# This is KubeFlow pipeline Auto Generator

Below is the implementation of a pipeline autogenerate based on a config.yaml file. 


In [44]:
from numpy import number
!pip install kfp pandas pyyaml
!pip install --upgrade kfp




In [45]:
import kfp
import kfp.dsl as dsl
from kfp.v2.dsl import Input, Output, Dataset
import string
import hashlib
import gzip
from typing import List, Dict, Optional, Any
import yaml
import pandas as pd
import pyarrow.csv as pv

In [46]:
# stages' function definitions

@dsl.component(
    base_image="python:3.7",
    packages_to_install=['pyarrow']
)
# filtering
def filtering(
    data: str ,  # Input dataset Input[Dataset]
    operation: str, 
    column_name: str, 
    threshold: number,
    filtered_output: str  # Output dataset
) :
    

    # Read the input dataset
    df =pv.read_csv(data)

    if column_name not in df.columns:
        raise ValueError(f"Column '{column_name}' does not exist in the DataFrame.")
    
    # Perform filtering based on the specified operation
    if operation == 'greater_than':
        filtered_data = df[df[column_name] > float(threshold)]
    elif operation == 'less_than':
        filtered_data = df[df[column_name] < float(threshold)]
    elif operation == 'equal_to':
        filtered_data = df[df[column_name] == float(threshold)]
    else:
        raise ValueError("Unsupported operation")

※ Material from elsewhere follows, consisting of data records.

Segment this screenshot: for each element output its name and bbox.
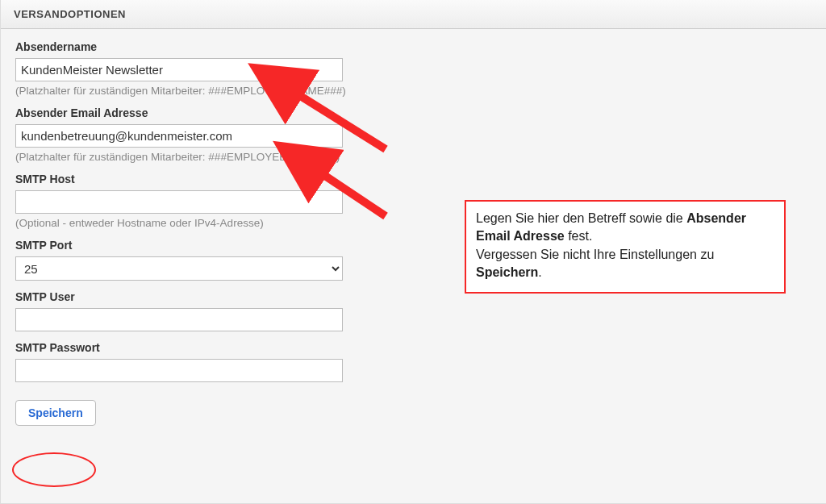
smtp-password-input[interactable] (15, 359, 343, 382)
field-sender-name: Absendername (Platzhalter für zuständige… (15, 40, 811, 97)
smtp-password-label: SMTP Passwort (15, 341, 811, 354)
sender-email-input[interactable] (15, 124, 343, 148)
smtp-host-input[interactable] (15, 190, 343, 214)
callout-text-2b: Speichern (476, 265, 538, 279)
smtp-host-label: SMTP Host (15, 173, 811, 185)
callout-text-2a: Vergessen Sie nicht Ihre Einstellungen z… (476, 248, 714, 261)
field-smtp-user: SMTP User (15, 290, 811, 331)
annotation-callout: Legen Sie hier den Betreff sowie die Abs… (465, 200, 786, 294)
smtp-user-input[interactable] (15, 308, 343, 331)
field-smtp-password: SMTP Passwort (15, 341, 811, 382)
smtp-port-select[interactable]: 25 (15, 256, 343, 281)
sender-email-hint: (Platzhalter für zuständigen Mitarbeiter… (15, 151, 811, 163)
panel-title: VERSANDOPTIONEN (1, 0, 826, 29)
callout-text-2c: . (538, 265, 541, 279)
callout-text-1a: Legen Sie hier den Betreff sowie die (476, 211, 686, 225)
callout-text-1c: fest. (565, 229, 593, 243)
sender-name-label: Absendername (15, 40, 811, 53)
sender-name-input[interactable] (15, 58, 343, 81)
field-sender-email: Absender Email Adresse (Platzhalter für … (15, 106, 811, 163)
sender-name-hint: (Platzhalter für zuständigen Mitarbeiter… (15, 85, 811, 97)
sender-email-label: Absender Email Adresse (15, 106, 811, 119)
save-button[interactable]: Speichern (15, 400, 96, 426)
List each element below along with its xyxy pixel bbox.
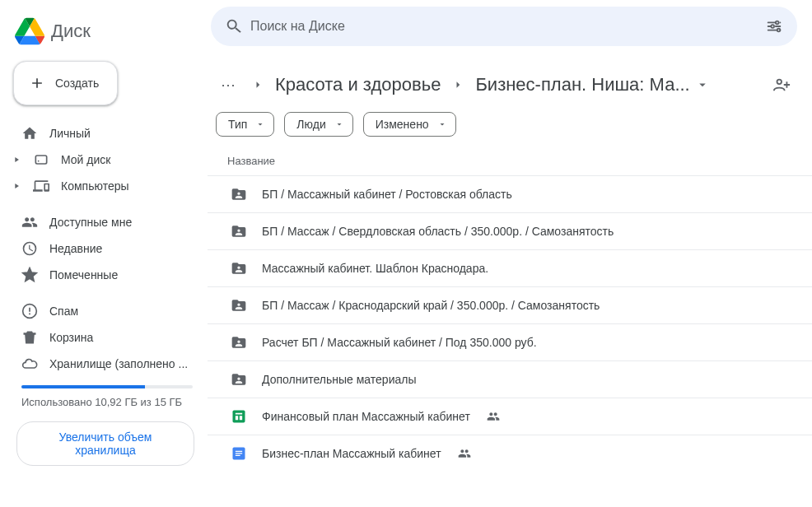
breadcrumb-current-label: Бизнес-план. Ниша: Ма... [475,74,689,95]
file-name: Бизнес-план Массажный кабинет [262,447,441,460]
sidebar-item-label: Хранилище (заполнено ... [49,357,188,370]
sidebar-item-label: Доступные мне [49,216,132,229]
caret-down-icon [255,119,265,129]
file-name: Финансовый план Массажный кабинет [262,410,470,423]
sidebar-item-label: Корзина [49,331,93,344]
plus-icon [29,75,45,91]
logo-row[interactable]: Диск [7,7,208,61]
chevron-right-icon [450,77,465,92]
shared-icon [21,214,38,230]
sidebar-item-recent[interactable]: Недавние [7,235,208,262]
folder-shared-icon [231,297,247,314]
breadcrumb: ⋯ Красота и здоровье Бизнес-план. Ниша: … [208,53,812,107]
nav-secondary: Доступные мне Недавние Помеченные [7,206,208,291]
create-button-label: Создать [55,77,99,90]
star-icon [21,267,38,283]
filter-row: Тип Люди Изменено [208,107,812,147]
caret-down-icon [334,119,344,129]
filter-modified[interactable]: Изменено [363,112,456,137]
file-name: Расчет БП / Массажный кабинет / Под 350.… [262,336,537,349]
recent-icon [21,240,38,257]
sidebar-item-spam[interactable]: Спам [7,298,208,324]
sidebar-item-starred[interactable]: Помеченные [7,262,208,288]
trash-icon [21,329,38,346]
sidebar-item-storage[interactable]: Хранилище (заполнено ... [7,351,208,377]
sidebar-item-label: Недавние [49,242,102,255]
folder-shared-icon [231,371,247,388]
sidebar: Диск Создать Личный Мой диск Компьютеры … [0,0,208,507]
expand-caret-icon[interactable] [12,156,21,164]
column-header-name[interactable]: Название [208,147,812,175]
file-row[interactable]: Финансовый план Массажный кабинет [208,398,812,435]
search-input[interactable] [250,19,758,34]
shared-indicator-icon [458,447,471,460]
filter-label: Изменено [376,118,429,131]
sidebar-item-trash[interactable]: Корзина [7,324,208,351]
search-row [208,0,812,53]
svg-point-4 [777,29,781,32]
caret-down-icon [437,119,447,129]
file-list: БП / Массажный кабинет / Ростовская обла… [208,175,812,507]
sidebar-item-label: Помеченные [49,268,118,281]
expand-caret-icon[interactable] [12,182,21,190]
spam-icon [21,303,38,319]
main: ⋯ Красота и здоровье Бизнес-план. Ниша: … [208,0,812,507]
search-icon[interactable] [217,17,250,35]
devices-icon [33,178,49,194]
storage-bar [21,385,193,388]
app-name: Диск [51,21,91,42]
home-icon [21,125,38,142]
filter-people[interactable]: Люди [284,112,352,137]
create-button[interactable]: Создать [13,61,118,105]
manage-access-icon[interactable] [768,71,796,99]
folder-shared-icon [231,223,247,240]
drive-icon [33,151,49,168]
sidebar-item-home[interactable]: Личный [7,120,208,147]
folder-shared-icon [231,334,247,351]
cloud-icon [21,356,38,372]
breadcrumb-current[interactable]: Бизнес-план. Ниша: Ма... [475,74,709,95]
file-name: Дополнительные материалы [262,373,416,386]
drive-logo-icon [15,16,44,46]
file-row[interactable]: БП / Массаж / Свердловская область / 350… [208,212,812,249]
filter-type[interactable]: Тип [216,112,274,137]
sidebar-item-shared[interactable]: Доступные мне [7,209,208,235]
folder-shared-icon [231,186,247,202]
file-row[interactable]: Дополнительные материалы [208,360,812,398]
breadcrumb-parent[interactable]: Красота и здоровье [275,74,441,95]
sidebar-item-label: Личный [49,127,91,140]
file-row[interactable]: БП / Массажный кабинет / Ростовская обла… [208,175,812,212]
file-name: БП / Массаж / Свердловская область / 350… [262,225,614,238]
file-name: БП / Массажный кабинет / Ростовская обла… [262,188,512,201]
upgrade-storage-button[interactable]: Увеличить объем хранилища [16,421,194,466]
storage-text: Использовано 10,92 ГБ из 15 ГБ [21,395,193,410]
file-row[interactable]: БП / Массаж / Краснодарский край / 350.0… [208,286,812,323]
nav-tertiary: Спам Корзина Хранилище (заполнено ... [7,295,208,380]
sheet-icon [231,408,247,425]
filter-label: Люди [296,118,325,131]
filter-label: Тип [228,118,247,131]
file-name: БП / Массаж / Краснодарский край / 350.0… [262,299,600,312]
shared-indicator-icon [487,410,500,423]
file-row[interactable]: Расчет БП / Массажный кабинет / Под 350.… [208,323,812,360]
search-box[interactable] [211,7,797,46]
doc-icon [231,445,247,462]
search-options-icon[interactable] [758,17,791,35]
file-name: Массажный кабинет. Шаблон Краснодара. [262,262,488,275]
sidebar-item-label: Спам [49,305,78,318]
caret-down-icon [695,77,710,92]
sidebar-item-label: Мой диск [61,153,110,166]
svg-point-1 [38,160,40,162]
storage-fill [21,385,145,388]
sidebar-item-computers[interactable]: Компьютеры [7,173,208,199]
nav-primary: Личный Мой диск Компьютеры [7,117,208,202]
sidebar-item-label: Компьютеры [61,179,129,193]
folder-shared-icon [231,260,247,277]
breadcrumb-overflow-icon[interactable]: ⋯ [216,72,240,97]
chevron-right-icon [250,77,265,92]
sidebar-item-mydrive[interactable]: Мой диск [7,147,208,173]
file-row[interactable]: Бизнес-план Массажный кабинет [208,435,812,472]
file-row[interactable]: Массажный кабинет. Шаблон Краснодара. [208,249,812,286]
storage-meter: Использовано 10,92 ГБ из 15 ГБ [7,380,208,410]
svg-rect-6 [233,411,245,423]
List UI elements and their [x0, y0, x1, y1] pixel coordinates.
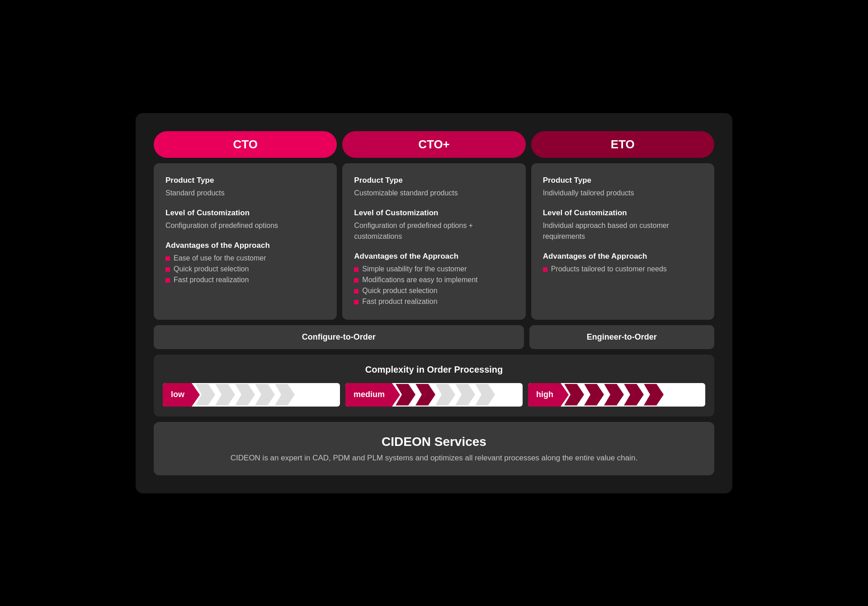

    # Save the filtered DataFrame as a new CSV file
    #filtered_data.to_csv(filtered_output.path, index=False)
    pv.write_csv(filtered_data, output_file=filtered_output)

# Anonymization
@dsl.component(
    base_image="python:3.7",
    packages_to_install=['pandas']
)
def anonymize_columns(
    data: Input[Dataset], 
    columns_to_anonymize: list,  # Update typing for list of columns
    anonymized_output: Output[Dataset]  # Output dataset
):
    # Convert the Input dataset to a DataFrame
    data_df = pv.read_csv(data.path)

    for column in columns_to_anonymize:
        if column in data_df.columns:
            # Anonymize the column using SHA-256 hashing
            data_df[column] = data_df[column].apply(lambda x: hashlib.sha256(str(x).encode()).hexdigest())
        else:
            print(f"Warning: Column '{column}' not found in the data.")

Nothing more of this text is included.